## WeRateDogs Tweet Project Wrangle Report

The data we're working on in this project is from WeRateDog's tweets (@dogrates) in the timespan Nov 15, 2015 to Aug 1, 2017.

## Gathering
Our data comes from three different sources. Below are the sources and how I gathered data from each of them.

> **Note**  
The project was conducted using Jupyter Notebook and pandas version 1.4.2

### 1. WeRateDogs Twitter archive data (twitter_archive_enhanced.csv)

* A `csv` file from @dog_rates twitter archives was provided. 
* It was downloaded manually and loaded into a pandas dataframe using `pandas.read_csv`
* The file contained tweet data such as the tweet id, the tweet, url, and timestamp.

### 2. Tweet image prediction (image_predictions.tsv)

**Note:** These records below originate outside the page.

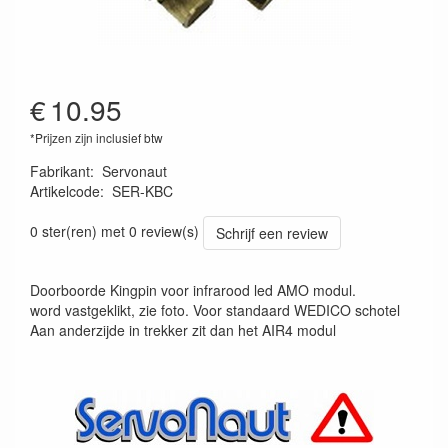
€
10.95
*Prijzen zijn inclusief btw
Fabrikant
:
Servonaut
Artikelcode
:
SER-KBC
4260589860655
0 ster(ren) met 0 review(s)
Schrijf een review
Doorboorde Kingpin voor infrarood led AMO modul.
word vastgeklikt, zie foto. Voor standaard WEDICO schotel
Aan anderzijde in trekker zit dan het AIR4 modul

* A url to a `tsv` file was provided. 
* The file contained data on dog breed predictions based on images attached with the tweet.  
* The file was accessed using the `requests` library and its contents written into a `tsv` file.    
* The file was loaded into `pandas` using `pandas.read_csv` with a tab `\t` as the delimiter  

### 3. Extra tweet data via Tweepy (tweet_json.txt)

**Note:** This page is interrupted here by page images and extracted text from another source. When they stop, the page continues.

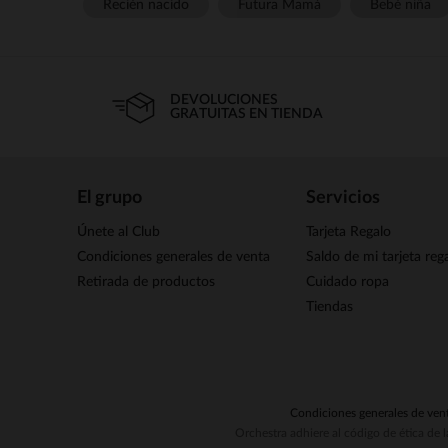
Recién nacido
Futura Mamá
Bebé niña
DEVOLUCIONES
GRATUITAS EN TIENDA
El grupo
Servicios
Únete al Club
Tarjeta Regalo
Condiciones generales de venta
Saldo de mi tarjeta reg
Retirada de productos
Cuidado ropa
Tiendas
Condiciones generales de ven
Orchestra adhiere al código de ética de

* More information on number of likes, quotes, replies, and retweets was needed.
* They were extracted using a Twitter Developer account and Tweepy library
- The tweet ids in our first file and the tweet field `public_metrics` were used to obtain them
* The extracted data was stored in a txt file and later converted into a dataframe using `pd.json_normalize()` 


## Assessing and Cleaning
Both visual and programmatic assessing were conducted.  
A number of issues were identified during the assessing stage.   
Below are the issues identified and how they were fixed.   
Note that copies of the data were made before cleaning was conducted.


### Quality issues

1. **Retweets in the data** -> **Delete the retweets**
* We only needed original tweets so the retweets(rows) and retweet-related columns were deleted

2. **Rows with missing Data** -> **Delete the rows**
* Tweets that had been deleted yielded rows full of `NaN` in the last dataframe. These rows were dropped.

3. **Invalid data** -> **Extract correct data**
* `very` and other non-names appeared as dog names and the string `None` a value representing unavailable data.
* Incorrect ratings were also present
* The correct was data extracted using regex and `None` strings replaced with `np.nan`

4. **Wrong data types** -> **Change to correct dtypes** 
* `astype()` was used to handle most conversions

5. **`Noise` in `source` column** -> **Useful data was extracted**
* Useful data was somewhat hidden among lots of unuseful information.  
  The useful data was extracted from the `noise`

6. **Long column names** -> **Shorten the names** 
* Unnecessary prefixes were removed using `.replace()`

7. **Inconsistent column names** -> **Rename Columns**
* Columns identifying tweet ids in different dataframes had varying names.  
  One of them was renamed to match the other. 


### Tidiness issues

1. **Same variable in separate columns** -> **Merged into one column** 
* The dog stages, reply status, and best dog predictions were spread over a number of columns.
* The dog stages were reextracted using regex and put into one column and the four separate columns deleted
* The best prediction of an actual dog breed was extracted them into a single column
* A new column was created that gives reply status ie whether a tweet is a reply or not and the two redundant columns deleted.


2. **Same observation in separate dataframes** -> **Merged dataframes** 
* `we_rate_dogs` and `extra_tweet_data` dataframes contained related info
* The two dataframes were merged